With its efficacy in the treatment of coronary ISR, implementation of DEB technology for the treatment of renal artery ISR is extremely appealing. Certainly, differences in the local flow pattern and shear stress magnitude influence the ultrastructure of different arteries in the same individual and the progression and composition of atherosclerotic plaques . However, despite that ISR in renal artery continues to occur beyond the 6-month window typically characterizing bare-metal stent restenosis in the coronary circulation, in both vascular territories, ISR appears to depend on a common pathophysiologic mechanism leading to neointimal hypeplasia .

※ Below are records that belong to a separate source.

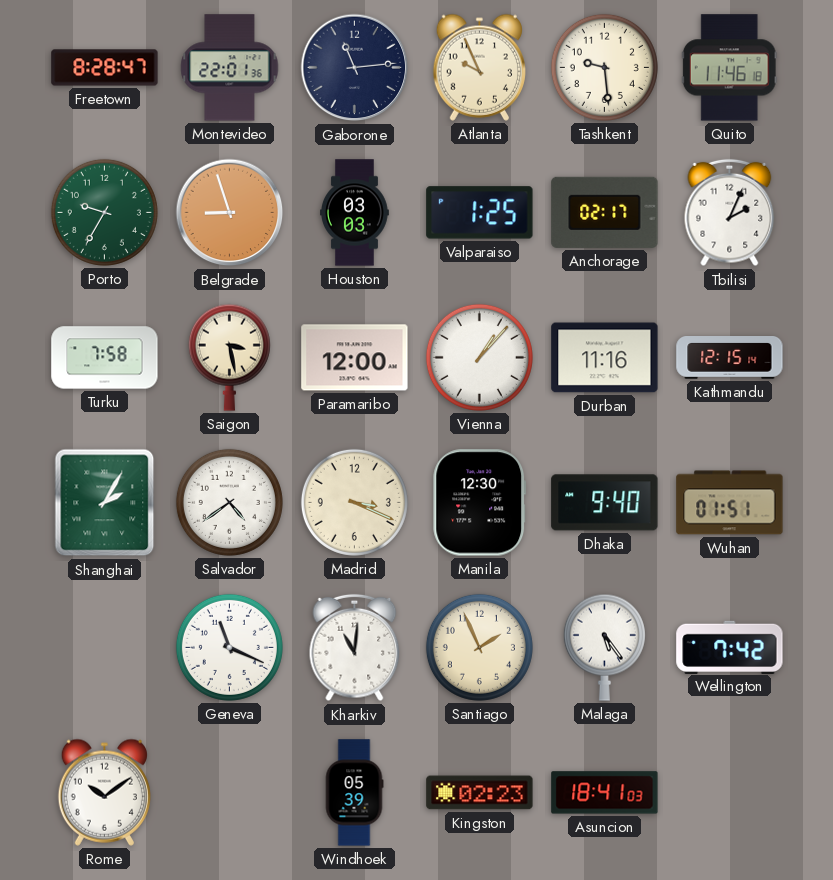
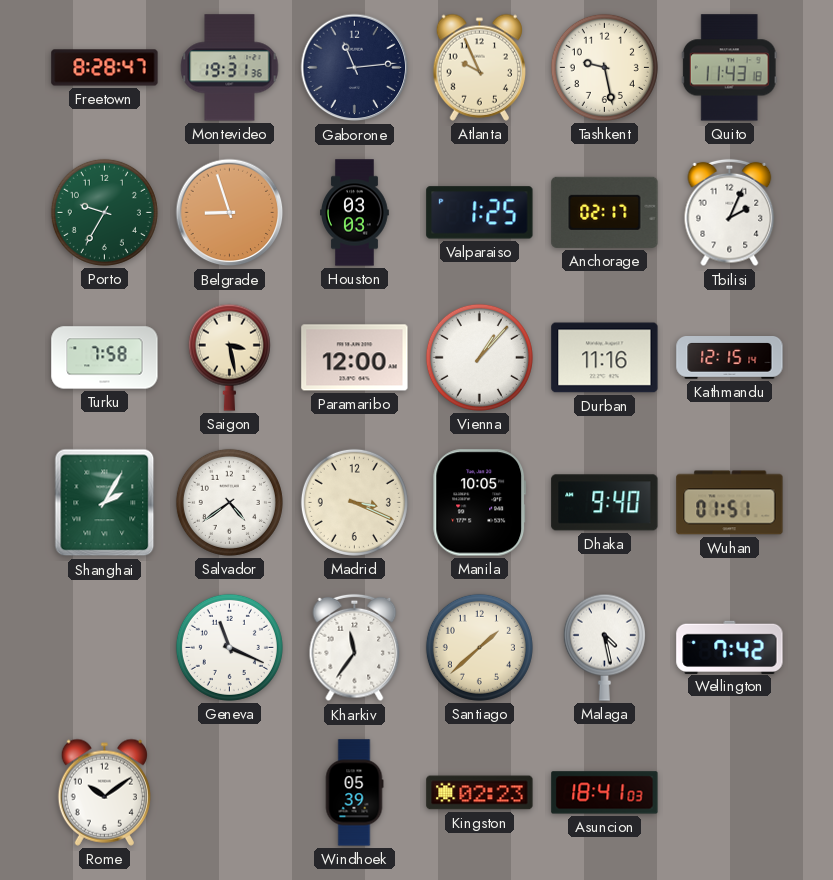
Montevideo: 22:01 -> 19:31
Tashkent: 9:29 -> 9:28
Quito: 11:46 -> 11:43
Manila: 12:30 -> 10:05
Kharkiv: 11:01 -> 11:36
Santiago: 1:56 -> 1:38
Malaga: 5:24 -> 4:28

On the other hand, ISR in renal arteries may be characterized by a greater amount of neointima due to the generally larger diameter of these vessels compared to coronary arteries, potentially hampering the efficacy of DEB treatment in vessels with a caliber greater to the average diameter of coronary arteries where this technology has proved to be effective. However, ISR is associated with smaller renal artery diameters thus making this limitation virtually pointless . Also, the excellent results of DEB treatment of ISR involving femoral arteries further support the use of DEB in the treatment of ISR independently from the size of the artery .
The mechanism of action of DEB relies on the rapid and homogenous diffusion of the antiproliferative agent paclitaxel to the vessel wall during a 30- to 60-second inflation without the harm of a new metallic layer . A molecular binder on the surface of the DEB prevents paclitaxel loss during balloon tracking while enhancing drug transfer. The DIOR II generation implements Shellac as a binder, which is a natural bioadhesive polymer. Paclitaxel persists in the vessel wall at an effective concentration for a couple of weeks allowing inhibition of vascular smooth muscle cell proliferation during the period of the biological response to the barotrauma caused by balloon inflation . Precisely, paclitaxel acts by binding to cellular microtubules thus stabilizing their structure between the mitosis’ metaphase and anaphase thus inducing cellular death .
To pursue good long-lasting results, optimal lesion preparation prior to DEB angioplasty is considered crucial. To this aim we used a novel device, namely the VIBE catheter, consisting of a semi-compliant balloon mounted a few millimeters distally to a 20-MHz electronic ultrasound transducer, thus allowing for IVUS-targeted balloon inflation with a single catheter. Moreover, optimal imaging of the implanted stent was also crucial to allow effective DEB angioplasty, since no manufacturer had produced a DEB suitable for typical sizes of renal arteries at the time the case has been performed.